Los investigadores han descubierto naturales diferencias genéticas que podrían ayudar a predecir los fármacos antipsicóticos más eficaces para cada paciente en particular con trastornos mentales como la esquizofrenia, el Parkinson y la adicción a las drogas.
Ellos encontraron las diferencias en el gen de una molécula llamada el receptor de dopamina D2 (DRD2), una proteína presente en las células del cerebro que son sensibles a la dopamina, un neurotransmisor.
El receptor se sabe que juega un papel clave en la memoria y en una variedad de enfermedades mentales. La mayoría de los fármacos antipsicóticos de trabajo al menos en parte mediante el bloqueo de esta proteína, pero los científicos aún no entienden cómo esto ayuda a los pacientes. Tampoco pueden explicar por qué algunas personas responden bien a los fármacos antipsicóticos ciertos y otros no responden bien.
"Nuestro estudio muestra que estas diferencias afectan a la actividad normal del cerebro y procesamiento de la memoria, y por lo tanto también puede ser importante en la enfermedad mental", dice el investigador principal Wolfgang Sadee, director del programa en la farmacogenómica en la Ohio State University Medical Center.
Los hallazgos podrían conducir a pruebas que permitirá a los médicos para que coincida con los pacientes con ciertas enfermedades mentales a la terapia más efectiva, algo que no pueden hacer ahora.
El estudio fue realizado en colaboración con el profesor Alessandro Bertolino, de la Universidad de Bari, Italia, que realizó la investigación clínica. Se publica en línea en las Actas de la Academia Nacional de Ciencias.
"La identificación de estos marcadores predictivos es importante porque los fármacos antipsicóticos son eficaces en sólo una parte de los pacientes en tratamiento de primera, y se tarda un mes o más para establecer su eficacia", dice Sadee, quien también es profesor de psiquiatría y director del departamento de de la farmacología.

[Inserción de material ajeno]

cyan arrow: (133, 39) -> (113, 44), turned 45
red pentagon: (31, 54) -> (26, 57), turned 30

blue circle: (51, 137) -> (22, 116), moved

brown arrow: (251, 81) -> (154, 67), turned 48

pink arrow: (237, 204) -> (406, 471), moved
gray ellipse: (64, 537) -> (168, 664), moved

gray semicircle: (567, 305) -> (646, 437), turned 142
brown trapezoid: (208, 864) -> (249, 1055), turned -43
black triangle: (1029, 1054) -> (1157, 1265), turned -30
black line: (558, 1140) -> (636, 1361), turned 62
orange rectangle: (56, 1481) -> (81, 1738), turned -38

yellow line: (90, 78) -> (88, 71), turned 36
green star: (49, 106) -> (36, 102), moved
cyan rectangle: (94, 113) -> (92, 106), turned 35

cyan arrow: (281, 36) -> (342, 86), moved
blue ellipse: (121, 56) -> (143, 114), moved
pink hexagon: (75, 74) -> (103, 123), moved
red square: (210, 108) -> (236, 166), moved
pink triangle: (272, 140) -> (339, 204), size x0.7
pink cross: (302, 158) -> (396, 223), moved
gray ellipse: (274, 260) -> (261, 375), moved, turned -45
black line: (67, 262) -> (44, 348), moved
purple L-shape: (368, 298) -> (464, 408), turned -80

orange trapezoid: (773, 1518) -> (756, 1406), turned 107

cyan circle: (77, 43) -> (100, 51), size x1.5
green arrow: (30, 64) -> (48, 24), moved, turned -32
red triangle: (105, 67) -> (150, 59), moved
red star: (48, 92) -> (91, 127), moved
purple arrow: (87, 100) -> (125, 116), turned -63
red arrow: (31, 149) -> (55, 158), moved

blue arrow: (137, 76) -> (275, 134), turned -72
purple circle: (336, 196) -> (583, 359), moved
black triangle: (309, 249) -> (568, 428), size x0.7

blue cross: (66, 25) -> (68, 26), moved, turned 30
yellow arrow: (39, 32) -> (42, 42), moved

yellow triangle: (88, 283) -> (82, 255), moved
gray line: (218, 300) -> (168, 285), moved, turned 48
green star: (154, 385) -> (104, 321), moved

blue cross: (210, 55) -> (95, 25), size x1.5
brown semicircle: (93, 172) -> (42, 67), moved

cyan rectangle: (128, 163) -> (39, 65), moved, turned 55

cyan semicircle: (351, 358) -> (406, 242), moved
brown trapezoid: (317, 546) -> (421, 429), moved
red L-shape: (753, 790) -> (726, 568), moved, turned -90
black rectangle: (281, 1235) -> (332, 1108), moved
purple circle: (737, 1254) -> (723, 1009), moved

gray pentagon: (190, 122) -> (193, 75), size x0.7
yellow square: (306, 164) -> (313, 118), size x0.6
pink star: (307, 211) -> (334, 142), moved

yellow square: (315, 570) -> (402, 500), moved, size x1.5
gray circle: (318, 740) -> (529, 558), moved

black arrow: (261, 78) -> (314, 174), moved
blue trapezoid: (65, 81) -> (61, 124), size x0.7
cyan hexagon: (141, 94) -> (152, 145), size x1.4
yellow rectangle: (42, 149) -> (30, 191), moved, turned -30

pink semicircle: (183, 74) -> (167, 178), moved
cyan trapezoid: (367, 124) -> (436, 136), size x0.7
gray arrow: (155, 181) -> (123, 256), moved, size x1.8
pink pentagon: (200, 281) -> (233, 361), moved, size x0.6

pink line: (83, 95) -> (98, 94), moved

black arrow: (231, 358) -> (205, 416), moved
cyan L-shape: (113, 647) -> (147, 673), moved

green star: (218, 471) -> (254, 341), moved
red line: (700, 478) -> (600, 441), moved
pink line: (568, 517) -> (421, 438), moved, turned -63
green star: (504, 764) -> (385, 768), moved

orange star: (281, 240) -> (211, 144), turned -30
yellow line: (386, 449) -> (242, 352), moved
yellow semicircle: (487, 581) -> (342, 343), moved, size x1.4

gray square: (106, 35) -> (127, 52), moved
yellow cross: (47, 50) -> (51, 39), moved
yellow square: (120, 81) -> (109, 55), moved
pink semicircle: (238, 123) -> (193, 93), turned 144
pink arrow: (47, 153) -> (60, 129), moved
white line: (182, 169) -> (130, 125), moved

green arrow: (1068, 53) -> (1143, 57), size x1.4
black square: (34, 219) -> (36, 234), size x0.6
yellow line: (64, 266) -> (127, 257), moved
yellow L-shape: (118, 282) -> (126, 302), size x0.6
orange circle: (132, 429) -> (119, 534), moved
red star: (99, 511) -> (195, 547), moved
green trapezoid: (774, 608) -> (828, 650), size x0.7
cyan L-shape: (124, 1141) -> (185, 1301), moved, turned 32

"Durante este tiempo, un daño irreparable puede resultar si el antipsicótico mal se le da a un paciente."
Sadee señala que el gen del receptor D2 ha sido implicado en la enfermedad mental desde hace algún tiempo, pero que una variedad de estudios clínicos no han logrado vincularse constantemente las variaciones en el gen de la enfermedad.
Estos hallazgos pueden cambiar eso.
Para este estudio, Sadee y sus colegas analizaron 68 muestras de la autopsia de tejido normal del cerebro humano. Para cada caso, los investigadores midieron y compararon la cantidad de ARN mensajero realizadas por cada una de las dos copias del gen DRD2. El ARN mensajero es una molécula formada cuando un gen está involucrado en la toma de sus proteínas.
En 15 de los 68 casos, las cantidades relativas de ARN mensajero hecho por un gen en el par era notablemente diferente de la cantidad hecha por el otro. La disparidad fue un indicio de que algo fue diferente entre los genes.
Las comparaciones de estos genes DRD2 al resto reveló tres pequeñas diferencias en el ADN llamados polimorfismos de nucleótido único, o SNP (pronunciado "snips").
Los SNP son variaciones pequeñas entre las personas naturales que se producen en ciertas posiciones en los genes, ofreciendo puntos de referencia en el genoma.
SNPs a menudo no tienen ningún efecto sobre la función del gen o la proteína, pero, en este caso, los experimentos de laboratorio mostraron que los cambios especialmente en dos de los SNPs altera la forma en el ARN mensajero para DRD2 se procesa.
Que, a su vez, cambia las cantidades relativas de las dos variantes de la proteína que se hacen por el gen.
"Las dos variantes de DRD2 tienen distintas funciones, la transmisión dopaminérgica facilitar o inhibir, de manera que un cambio en su relación es potencialmente crítico", dice Sadee. "Creemos que este cambio mejoraría la actividad de la dopamina en el cerebro."
Los investigadores entonces probaron esta hipótesis en voluntarios sanos que tomaron pruebas sencillas de rendimiento de la memoria. La actividad cerebral de los participantes se vigila durante las pruebas de resonancia magnética funcional (fMRI).
Los resultados mostraron que los voluntarios con los dos SNPs variante tenían una actividad cerebral mucho más que los SNPs de costumbre para la tarea de la memoria misma.
"Su cerebro necesita para" trabajar "más para obtener el mismo resultado", dice Sadee. Los dos SNPs también se asociaron con un rendimiento reducido de la memoria y el control de la atención.
Sadee y sus colegas ahora están estudiando la pertinencia de los marcadores de SNP en pacientes con esquizofrenia y en pacientes con adicción a la cocaína.